Best Currently Available Interest Rates
If I wasn’t already invested as outlined above, here are the FDIC-insured or government-backed opportunities that I would be looking into based on my needs.

  • Everbank Yield Pledge Money Market and Everbank Interest Checking account both offer 1.40% APY guaranteed (up to $50k each) for the first 6 months for new accounts. Since it is fixed, this is essentially a 6-month CD with a higher rate than any other 6-month CD rate out there and with no early withdrawal penalty to worry about.
  • “Series I” US Savings Bonds offer rates that are linked to inflation. “I Bonds” bought right now will earn 1.94% total for the first six months, and then a variable rate based on ongoing inflation after that. You must hold them for a year, and if you redeem them within 5 years you lose the last 3 months of interest. While future rates are unknown, the net rate after a year is likely to be higher than any 1-year CD. More info here.
  • Rewards checking accounts pay above-average interest rates, but only if you to jump through many hoops. Make a mistake and you’ll forfeit your interest for that month. Rates can also drop quickly, leaving a “bait-and-switch” feeling. If you’re up for it, a recent example is Consumers Credit Union where you can earn up to 5.09% APY on up to a $10k balance, although 3.09% APY is probably a more reasonable expectation (there are a lot of hoops).
  • Certificates of deposit. If you have a large cushion, it’s quite likely to just sit there for years. Why not put some money in longer-term investments where you can still take it out in a true emergency and pay an early withdrawal penalty. Synchrony Bank (formerly GE Capital Retail Bank) is offering a 5-year CD paying 2.30% APY for $25k+ balances (2.25% APY for $2k+) with an early withdrawal penalty of 180 days interest.
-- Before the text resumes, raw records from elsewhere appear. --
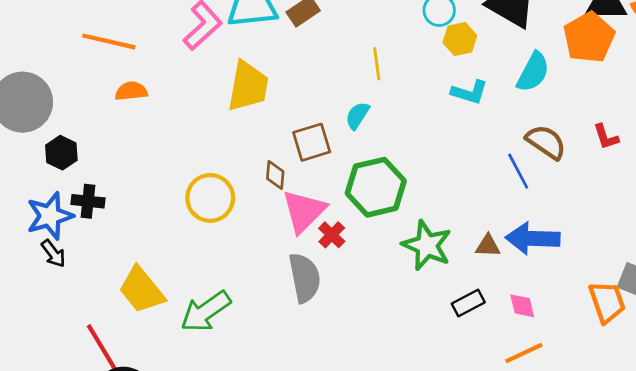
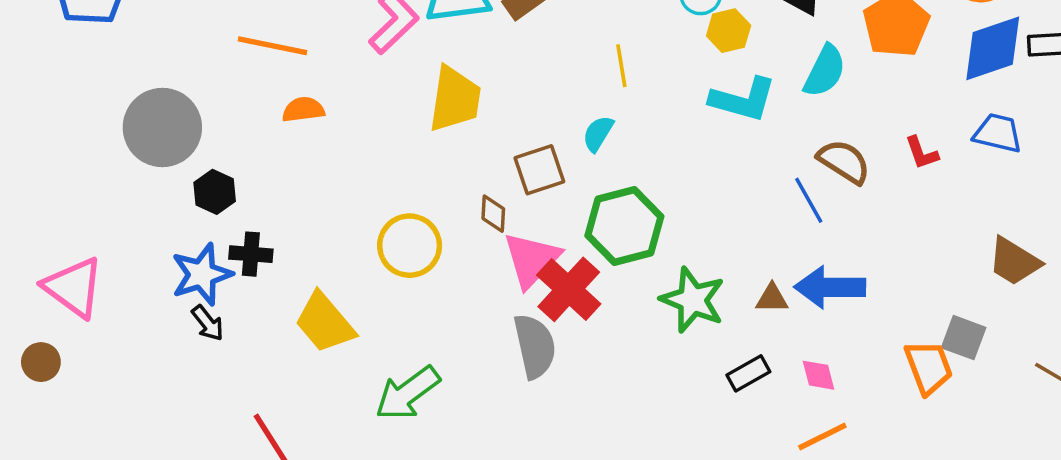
cyan L-shape: (470, 92) -> (743, 99), size x1.4
red cross: (332, 235) -> (569, 289), size x1.8
yellow trapezoid: (142, 290) -> (325, 323), moved

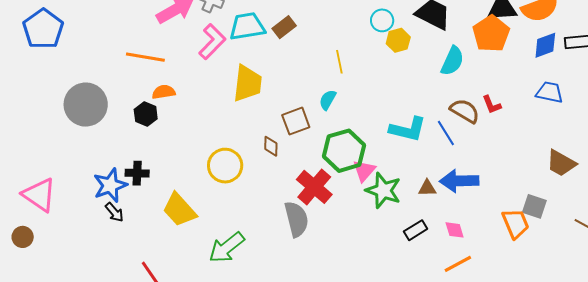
blue diamond: (993, 48) -> (545, 45), size x0.7
cyan L-shape: (743, 99) -> (408, 129), moved
red L-shape: (922, 153) -> (492, 105), moved
black hexagon: (215, 192) -> (146, 114), moved
pink triangle: (532, 260) -> (364, 171), moved, size x0.7

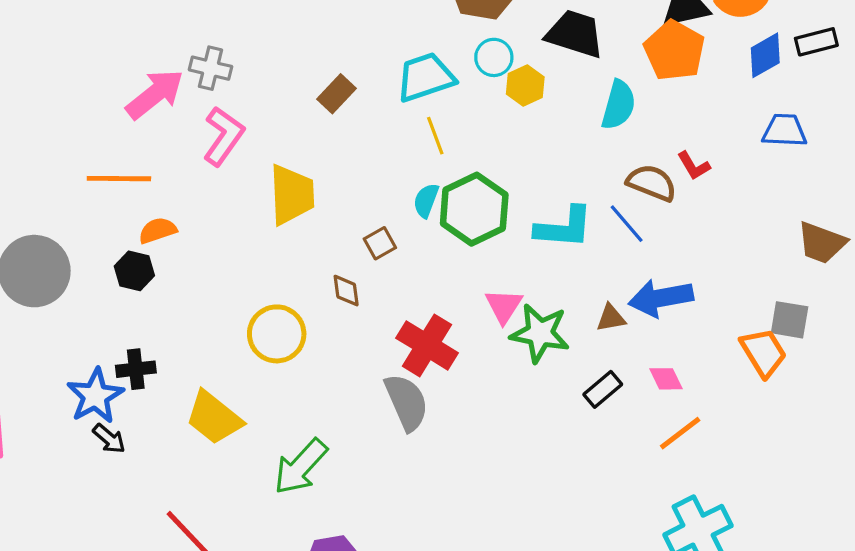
cyan trapezoid: (247, 26) -> (425, 77), moved
brown square: (296, 121) -> (380, 243), size x0.7
green hexagon: (344, 151) -> (474, 209), moved

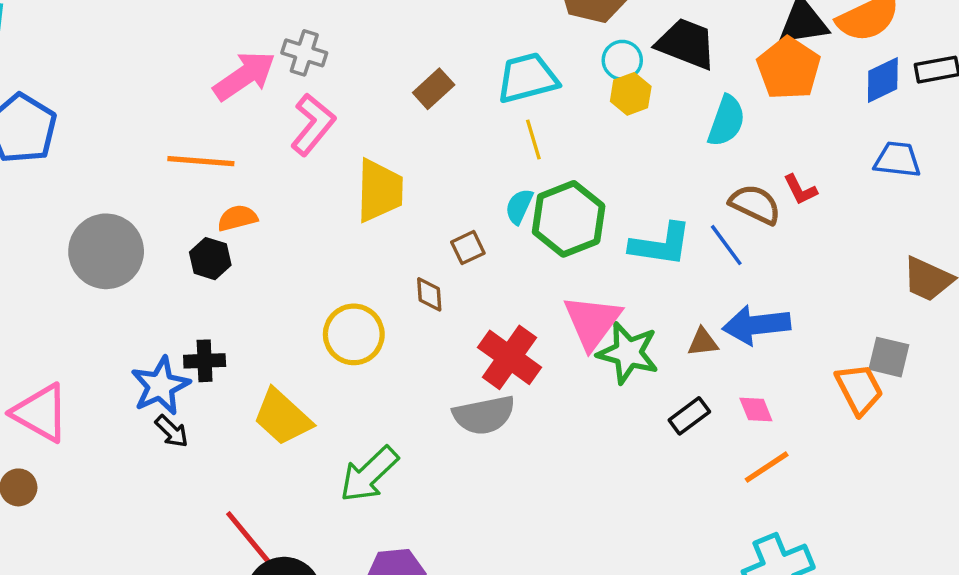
cyan circle: (494, 57) -> (622, 60), moved
pink triangle: (504, 306) -> (592, 322), size x1.5
gray semicircle: (406, 402) -> (484, 415), turned 98

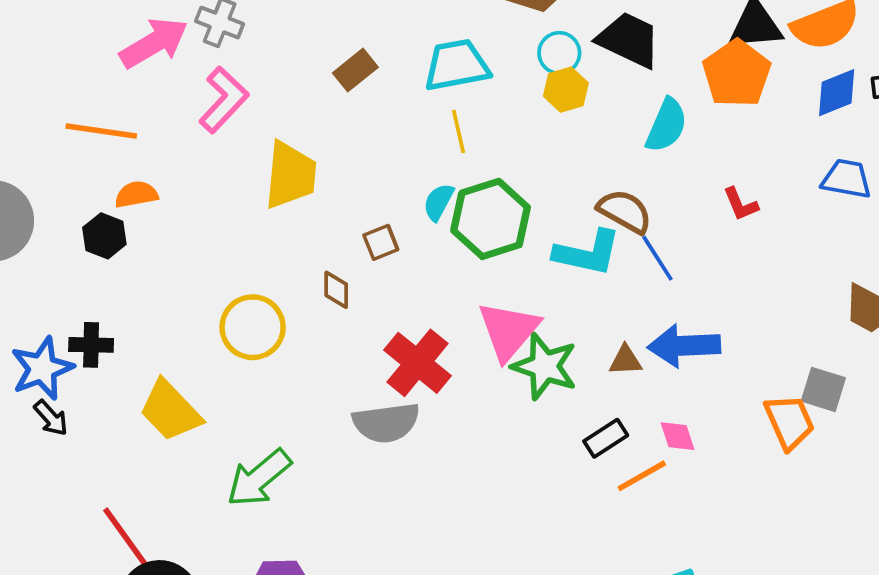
brown semicircle: (755, 204) -> (625, 211), moved
orange line: (767, 467) -> (642, 476), moved

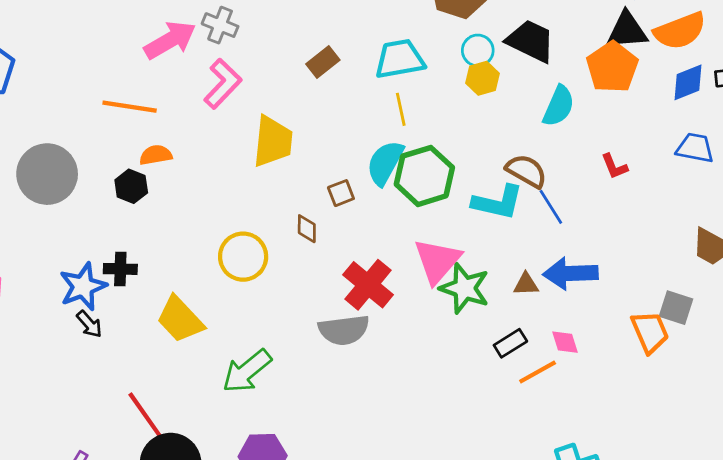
cyan semicircle: (439, 202) -> (385, 163), size x1.6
  • Willing to lock up your money for even longer? Tobyhanna Federal Credit Union has a 7-year CD paying 3.04% APY, however the early withdrawal penalty is a full 2 years of interest. More info here.
  • Even looooonger? “Series EE” US Savings Bonds are not indexed to inflation, but they have a guarantee that the value will double in value in 20 years, which equals a guaranteed return of 3.5% a year. However, if you don’t hold for that long, you’ll be stuck with the normal rate which is quite low (currently a sad 0.50% APY). You really want to be sure you’ll keep it for 20 years.

All rates are believed current as of writing, 6/24/14.